All writing
·4 min read

Steady State

Six months, a model release most weeks, and the ground never stopped moving. The through-line: production AI stopped being a modeling problem and became a control-systems problem.

LLM systems control systems reliability manifesto

Take stock of the last six months. A serious model shipped most weeks. ChatGPT’s share of its own category slipped under 50% for the first time. Open weights crossed a majority of routed tokens on neutral routers. Benchmarks were shown to be gameable to near-perfect scores while deployed agents held near a coin flip in production. A whole new attack class, agentjacking, went from disclosure to 2,388 organizations. Two of the biggest labs turned toward profit and public markets. The frontier unbundled itself into a price menu.

If you tried to keep up by tracking which model is best, you spent six months being wrong on a rolling basis. If you tracked something else, the picture was oddly calm.

The thing that didn’t change

Underneath every one of those stories is the same shape, and it is the shape I have been circling in everything I wrote this half-year. The hard, durable, interesting engineering in AI is no longer inside the model. It is in the loop that keeps a system correct while the model, the data, the prices, and the threats all move underneath it.

“Steady state” is a term from control theory: the condition a well-designed system converges to and holds under continuous disturbance. Not a system that never gets pushed. A system that gets pushed constantly and stays within its bounds anyway. That is the honest description of what a production AI system has to be in 2026, because the disturbances are not going to stop. New models are a disturbance. Drifting knowledge is a disturbance. Adversarial inputs are a disturbance. Shifting prices are a disturbance. The question was never how to avoid them. It is what loop holds the system steady while they arrive.

Four stages, one loop

My research turned into an argument that the loop has four stages, and reading back through the last six months, every essay was really about one of them.

The production-AI loop: ingest fresh knowledge, adapt without forgetting, retrieve under a budget, correct from failures, and feed corrections back into the next cycle. This is the control loop the whole half-year keeps pointing at.

Ingest, under a freshness SLO. The pilots that die in month three die here first, answering from a world five weeks stale. Freshness is not a batch job you run quarterly; it is a service objective with a target and a clock.

Adapt, without forgetting. New knowledge that erases old competence is not learning, it is trading one failure for another. Doing both at once, on a budget, was the point of STAR+FAR. The whole model-is-not-your-moat argument is this stage at the system level: absorb the new without losing what worked.

Retrieve, under a budget. Not “stuff the window,” not “prompt and pray,” but allocate evidence per request against a latency and cost SLO. That is SAGE, and it is why long context didn’t kill retrieval: a bigger window widens the allocation problem, it does not delete it. The menu of model tiers is the same allocation one level up.

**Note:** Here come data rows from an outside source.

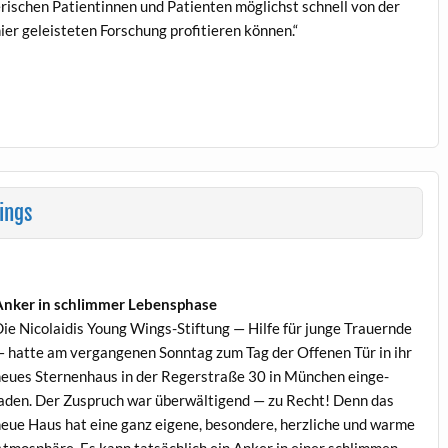
rischen Pati­entin­nen und Patien­ten möglichst schnell von der
ier geleis­teten Forschung prof­i­tieren können.“
ings
nker in schlim­mer Lebensphase
ie Nico­laidis Young Wings-Stiftung — Hil­fe für junge Trauernde
 hat­te am ver­gan­genen Son­ntag zum Tag der Offe­nen Tür in ihr
eues Ster­nen­haus in der Regerstraße 30 in München ein­ge­
aden. Der Zus­pruch war über­wälti­gend — zu Recht! Denn das
eue Haus hat eine ganz eigene, beson­dere, her­zliche und warme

Correct, structurally. When failures cluster, fix the pipeline, not the sentence. CAFO was my evidence that structural correction beats re-rolling the answer, and it is the discipline the gamed benchmarks and the 88% pilot graveyard are both missing. The agentjacking defense lives here too: correction includes the boundary that keeps a fooled agent from doing damage.

And then the loop closes: corrections feed the next ingestion, better knowledge eases adaptation, sharper adaptation lightens retrieval, cheaper retrieval frees budget for correction. The stages are not a pipeline you run once. They are a cycle you hold in steady state.

Why this is the good news

It would be easy to read six months of relentless releases as exhausting, and the timelines certainly framed it that way. I read it as clarifying. If the model were the product, none of us could keep up; the half-life of a lead is now measured in weeks and no team can out-run twelve labs. But the model is not the product. The loop is the product, and the loop is exactly the thing that does not churn every Tuesday. Evals, routing, freshness, correction, boundaries: these compound. You can actually build a career, and a company, on top of them, precisely because they sit still while the models blur past.

That is also why I named this site after the idea, and why its one animated flourish is a signal trace holding under its ceiling while it gets pushed. It is not decoration. It is the entire thesis in one line: the interesting thing is not how high the signal goes. It is that the system holds it steady while the world does everything it can to knock it loose.

The models will keep coming, most weeks, better each time. Let them. Build the loop that stays steady while they arrive, and you have built the one thing in this field that a new release cannot obsolete: a system that meets its objectives, on purpose, under load, indefinitely. Steady state. That is the whole job now.